Gordon explained animal fur was still widely used in Inuit culture to protect them from the cold.
She said she believed Project Atigi was not motivated solely by good publicity and would benefit the Inuit people.
“They are making themselves look great, but they are making Inuit seamstresses look great as well, because they are showcasing our artwork,” she said.
But Riley Kucheran, an expert on indigenous fashion design, said the contribution to charity amounted to “a drop in a very large bucket”.
“The partnership does some good work in bringing attention to the brilliancy of Inuit design, but I think Canada Goose could do more,” said Kucheran, who is studying for a PhD at Ryerson University in Toronto, in an email.
“We’ll have to wait and see if it’s truly a reciprocal relationship.”
BEG, BORROW OR STEAL?
Awareness of cultural appropriation is growing, but big brands still trip up.
Designer Isabel Marant was accused of copying an indigenous Mexican design for a dress in 2015.
Two years later, Chanel was accused of appropriating Aboriginal culture when it started selling at luxury boomerang for $1,930.
Because social enterprises typically reinvest profits back into the business or a cause, they are in a position to address this wrongdoing by directly giving back to the workers or communities that build them.
When fashion house Dior was accused in 2017 of copying a traditional design from Romania’s Bihor region, it prompted a local fashion magazine to set up a company to help traditional artisans and keep their techniques alive.

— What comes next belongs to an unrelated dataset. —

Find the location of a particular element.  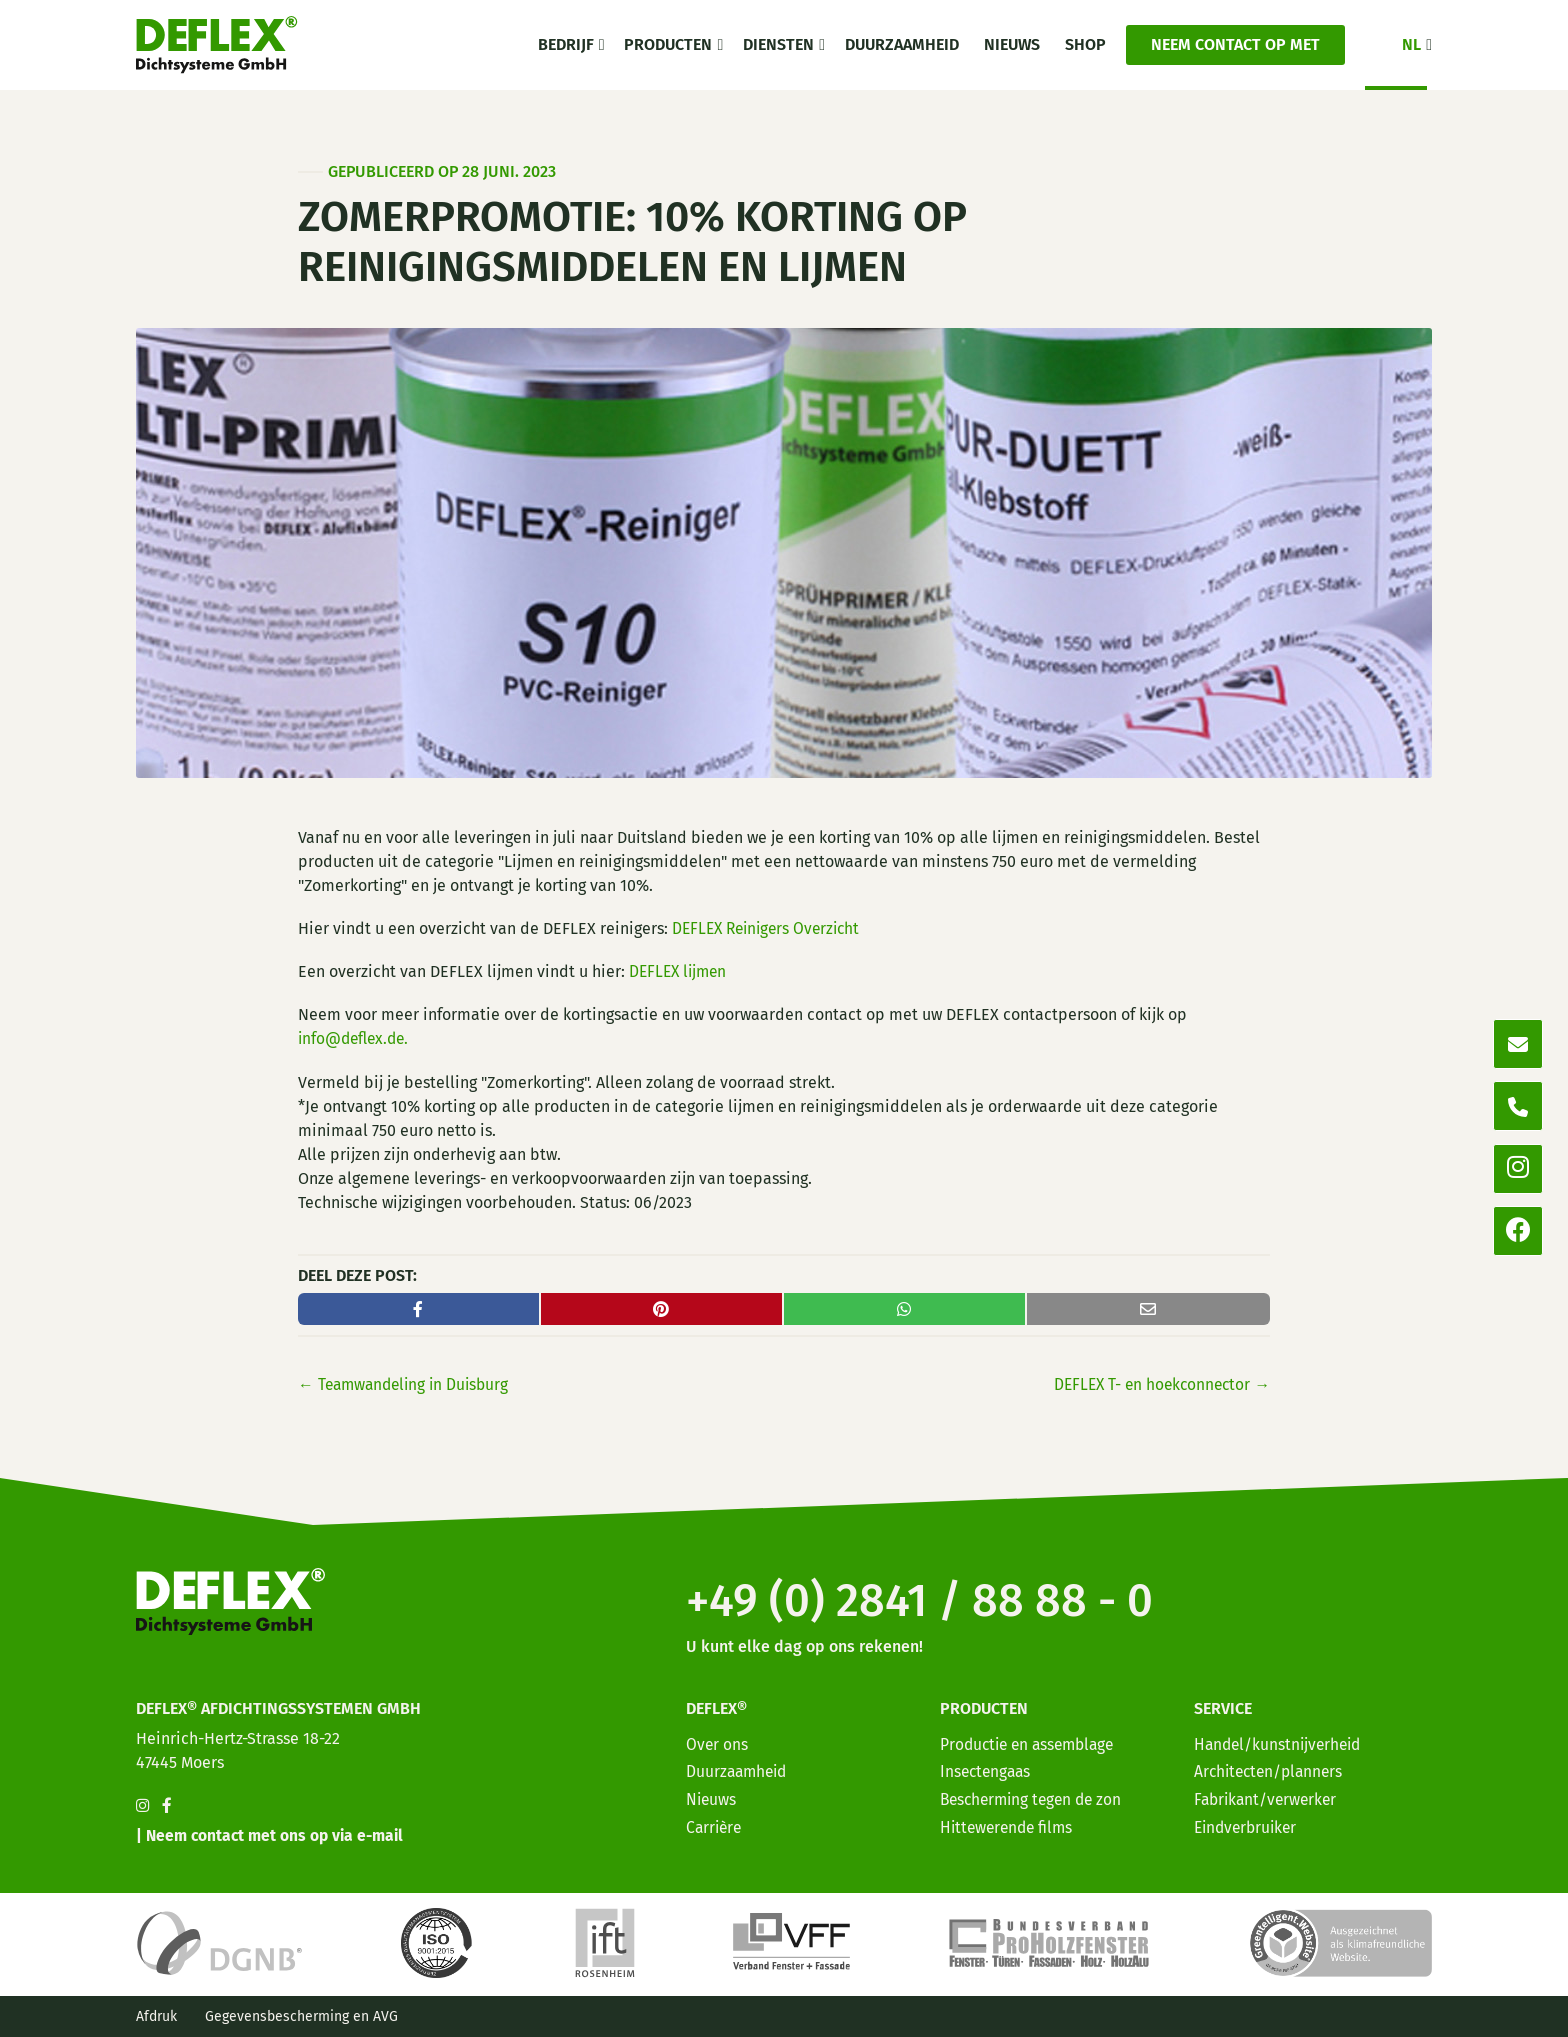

Bihor Couture employs local artisans to make the traditional garments and has also raised money to support a craft school in the region.
Australian social enterprise Kirrikin prints Aboriginal designs on luxury silk. It employs Aboriginal artists, who receive a percentage of the profits from sales of their designs.
There are also social enterprises taking a similar approach in beauty.
Shea Yeleen sells shea butter, supporting the women cooperatives that produce it in West Africa by paying a living wage, offering training and access to healthcare.